Aim of the task →
The records sit below. Return every line in them that holds the word "حافظ".

Data for processing →
= Beginning of Section =

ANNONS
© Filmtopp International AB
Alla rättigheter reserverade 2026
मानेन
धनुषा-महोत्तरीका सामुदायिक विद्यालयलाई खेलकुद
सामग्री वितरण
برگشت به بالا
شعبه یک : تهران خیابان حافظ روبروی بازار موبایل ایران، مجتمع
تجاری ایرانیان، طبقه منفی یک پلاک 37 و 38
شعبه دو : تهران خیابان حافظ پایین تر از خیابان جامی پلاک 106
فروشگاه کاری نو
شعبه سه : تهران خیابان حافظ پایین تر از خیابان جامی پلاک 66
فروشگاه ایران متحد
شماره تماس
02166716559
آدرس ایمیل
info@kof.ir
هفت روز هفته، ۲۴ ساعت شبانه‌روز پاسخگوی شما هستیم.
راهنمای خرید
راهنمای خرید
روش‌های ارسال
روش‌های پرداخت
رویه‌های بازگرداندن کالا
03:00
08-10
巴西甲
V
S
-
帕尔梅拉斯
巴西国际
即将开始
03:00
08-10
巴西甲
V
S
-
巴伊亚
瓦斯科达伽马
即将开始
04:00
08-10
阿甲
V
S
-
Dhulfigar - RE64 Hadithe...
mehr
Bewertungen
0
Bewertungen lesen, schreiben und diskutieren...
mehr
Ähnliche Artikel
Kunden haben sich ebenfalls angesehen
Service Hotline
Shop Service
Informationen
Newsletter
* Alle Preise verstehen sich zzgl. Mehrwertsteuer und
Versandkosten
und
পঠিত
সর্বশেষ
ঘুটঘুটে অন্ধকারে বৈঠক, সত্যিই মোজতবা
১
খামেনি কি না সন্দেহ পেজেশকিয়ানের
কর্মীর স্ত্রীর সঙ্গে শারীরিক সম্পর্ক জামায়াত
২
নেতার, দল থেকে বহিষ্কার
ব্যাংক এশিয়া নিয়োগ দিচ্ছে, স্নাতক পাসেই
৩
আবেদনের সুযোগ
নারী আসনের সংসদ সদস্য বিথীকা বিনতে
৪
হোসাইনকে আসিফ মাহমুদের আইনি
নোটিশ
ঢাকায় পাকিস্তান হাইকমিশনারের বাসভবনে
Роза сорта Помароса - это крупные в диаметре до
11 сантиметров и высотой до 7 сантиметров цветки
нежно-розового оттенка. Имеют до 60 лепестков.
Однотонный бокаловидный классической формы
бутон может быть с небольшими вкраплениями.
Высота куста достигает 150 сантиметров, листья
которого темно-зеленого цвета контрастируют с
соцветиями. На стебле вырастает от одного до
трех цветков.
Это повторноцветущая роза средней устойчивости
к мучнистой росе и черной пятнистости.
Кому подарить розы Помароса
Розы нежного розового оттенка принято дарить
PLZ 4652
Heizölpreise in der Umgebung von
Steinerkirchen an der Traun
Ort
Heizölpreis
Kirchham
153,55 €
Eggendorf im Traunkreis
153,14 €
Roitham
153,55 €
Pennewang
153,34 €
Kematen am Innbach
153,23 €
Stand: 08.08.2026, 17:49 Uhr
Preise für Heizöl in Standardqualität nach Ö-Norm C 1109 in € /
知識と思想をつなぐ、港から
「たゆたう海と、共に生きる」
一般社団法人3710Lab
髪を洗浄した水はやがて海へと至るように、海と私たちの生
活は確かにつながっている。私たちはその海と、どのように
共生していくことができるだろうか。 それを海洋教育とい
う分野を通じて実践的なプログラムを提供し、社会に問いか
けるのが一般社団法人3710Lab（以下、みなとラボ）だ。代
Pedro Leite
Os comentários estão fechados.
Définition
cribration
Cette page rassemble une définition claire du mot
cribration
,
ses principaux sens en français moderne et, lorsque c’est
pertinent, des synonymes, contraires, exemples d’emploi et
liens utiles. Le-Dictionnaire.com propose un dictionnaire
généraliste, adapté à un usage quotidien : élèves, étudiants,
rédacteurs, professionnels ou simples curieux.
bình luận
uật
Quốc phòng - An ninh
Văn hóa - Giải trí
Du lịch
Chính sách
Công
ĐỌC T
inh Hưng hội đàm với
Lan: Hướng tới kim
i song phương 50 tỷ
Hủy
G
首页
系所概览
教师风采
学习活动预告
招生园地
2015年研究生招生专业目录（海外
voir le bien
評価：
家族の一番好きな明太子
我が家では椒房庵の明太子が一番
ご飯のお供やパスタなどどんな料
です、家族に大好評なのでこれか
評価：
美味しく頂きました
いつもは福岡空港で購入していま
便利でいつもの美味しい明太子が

= End of Section =
= Beginning of Section =

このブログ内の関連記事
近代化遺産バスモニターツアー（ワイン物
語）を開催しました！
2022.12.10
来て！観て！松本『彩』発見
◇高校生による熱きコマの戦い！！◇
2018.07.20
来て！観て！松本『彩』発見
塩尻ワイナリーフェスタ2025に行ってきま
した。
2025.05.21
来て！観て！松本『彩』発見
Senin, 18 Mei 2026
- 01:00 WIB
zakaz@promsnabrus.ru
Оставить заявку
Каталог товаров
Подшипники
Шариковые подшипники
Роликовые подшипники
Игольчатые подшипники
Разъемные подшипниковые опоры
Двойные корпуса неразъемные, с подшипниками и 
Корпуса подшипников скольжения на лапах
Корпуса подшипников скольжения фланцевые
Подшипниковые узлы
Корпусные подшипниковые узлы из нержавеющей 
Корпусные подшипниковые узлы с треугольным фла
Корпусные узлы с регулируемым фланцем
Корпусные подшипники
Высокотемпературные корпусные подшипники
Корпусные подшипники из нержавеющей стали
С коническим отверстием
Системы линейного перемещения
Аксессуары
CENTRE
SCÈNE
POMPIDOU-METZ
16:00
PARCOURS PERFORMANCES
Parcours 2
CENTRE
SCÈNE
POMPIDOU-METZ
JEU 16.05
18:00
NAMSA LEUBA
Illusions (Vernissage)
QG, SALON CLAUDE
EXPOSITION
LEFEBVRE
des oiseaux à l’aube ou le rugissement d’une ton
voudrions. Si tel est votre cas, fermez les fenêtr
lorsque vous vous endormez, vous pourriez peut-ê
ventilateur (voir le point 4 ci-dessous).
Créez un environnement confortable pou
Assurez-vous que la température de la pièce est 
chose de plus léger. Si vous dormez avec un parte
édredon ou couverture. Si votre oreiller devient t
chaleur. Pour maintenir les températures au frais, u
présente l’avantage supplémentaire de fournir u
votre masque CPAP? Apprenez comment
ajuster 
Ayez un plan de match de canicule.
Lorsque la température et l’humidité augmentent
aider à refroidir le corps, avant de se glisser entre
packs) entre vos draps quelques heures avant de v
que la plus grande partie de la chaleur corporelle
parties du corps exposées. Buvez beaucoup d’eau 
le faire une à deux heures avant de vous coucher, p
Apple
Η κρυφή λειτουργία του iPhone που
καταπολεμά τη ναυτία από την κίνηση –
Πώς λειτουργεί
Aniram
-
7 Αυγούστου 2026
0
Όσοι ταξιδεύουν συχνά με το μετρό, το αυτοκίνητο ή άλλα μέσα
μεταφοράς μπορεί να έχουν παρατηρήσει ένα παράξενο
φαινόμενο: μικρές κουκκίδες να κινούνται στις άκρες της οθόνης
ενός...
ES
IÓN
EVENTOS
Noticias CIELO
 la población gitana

= End of Section =

Result →
شعبه یک : تهران خیابان حافظ روبروی بازار موبایل ایران، مجتمع
شعبه دو : تهران خیابان حافظ پایین تر از خیابان جامی پلاک 106
شعبه سه : تهران خیابان حافظ پایین تر از خیابان جامی پلاک 66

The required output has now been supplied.